It will be observed, by a careful reading of this section, that even after the report of the Commissioners of assessment has first been filed with the Clerk of the County Court, the jurisdiction of the County Court is not invoked and does not attach until, under the notice published by the Clerk of the Court, some party interested in the proceedings has filed with the Clerk of the Court objections to the report of the Commissioners, or some part thereof. Until this is done there is no case in Court, and no occasion for the action of the Court; but when objections to the report are properly filed, there is a case or matter in Court of which the statute requires it to take jurisdiction, the parties to which are substantially the municipal corporation of the City and County of San Francisco, affirmatively proceeding under the statute on the one side, and the persons filing objections to the report of the Commissioners on the other. The issues are made by the report and objections thereto, and the Court is required to proceed to hear the allegations of the parties objecting to the report, and take evidence in support of and against such objections, and of said report and the assessment thereon, and shall confirm said report, or may modify the same, or may set the same aside, either in whole or in part, or, in its discretion, may refer the matter back to the same Commissioners, with instructions, etc.; and, in case such report should be referred back, then, upon a second report being made, the same right of objection by any party interested shall exist as to said second or amended report as to the first report; and, upon the hearing of objections to the second or amended report of the Com*75missioners, the County Court is empowered to render a judgment as to said report, or as to any matter therein contained; and such judgment of the County Court as to the premises shall be final and conclusive.
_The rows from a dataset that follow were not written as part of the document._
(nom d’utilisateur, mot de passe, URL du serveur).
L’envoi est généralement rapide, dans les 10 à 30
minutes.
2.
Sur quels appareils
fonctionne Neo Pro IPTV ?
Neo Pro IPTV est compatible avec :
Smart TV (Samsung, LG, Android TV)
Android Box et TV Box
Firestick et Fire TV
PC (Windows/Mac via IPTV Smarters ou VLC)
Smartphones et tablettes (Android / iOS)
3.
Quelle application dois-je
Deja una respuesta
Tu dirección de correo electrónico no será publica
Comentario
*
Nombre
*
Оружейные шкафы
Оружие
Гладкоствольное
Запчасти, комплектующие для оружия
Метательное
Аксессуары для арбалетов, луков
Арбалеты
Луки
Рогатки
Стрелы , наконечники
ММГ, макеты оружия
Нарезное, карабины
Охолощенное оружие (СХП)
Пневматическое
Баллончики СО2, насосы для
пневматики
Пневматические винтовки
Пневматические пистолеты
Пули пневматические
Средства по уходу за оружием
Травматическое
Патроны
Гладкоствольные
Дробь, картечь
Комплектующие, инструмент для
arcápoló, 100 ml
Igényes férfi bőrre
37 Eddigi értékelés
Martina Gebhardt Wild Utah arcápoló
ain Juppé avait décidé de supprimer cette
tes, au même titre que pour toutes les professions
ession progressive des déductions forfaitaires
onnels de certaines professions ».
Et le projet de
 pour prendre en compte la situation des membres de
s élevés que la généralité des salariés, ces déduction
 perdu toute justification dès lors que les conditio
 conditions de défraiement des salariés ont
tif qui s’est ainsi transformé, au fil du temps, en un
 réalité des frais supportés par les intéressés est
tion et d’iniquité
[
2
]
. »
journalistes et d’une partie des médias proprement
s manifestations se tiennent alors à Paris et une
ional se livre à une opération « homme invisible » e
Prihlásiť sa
This judgment of the County Court upon the second or amended report of the Commissioners is the final and conclusive act of that Court in the premises, and terminates its power and jurisdiction therein. It has no power to .further review the action of the Commissioners, to re-refer any matter to them, or' hear further objections, nor in any manner, on motion for new trial or otherwise, to review its own action in the premises.

This, in my judgment, is the extent of the restriction imposed, and the language of the statute should not be construed as prohibiting a review of the final judgment of the County Court in the premises by a Court upon which the Constitution has conferred appellate jurisdiction of the specific matter involved therein, or as repealing by implication a general law authorizing appeals from such judgments.

The motion to dismiss, I think, should be denied.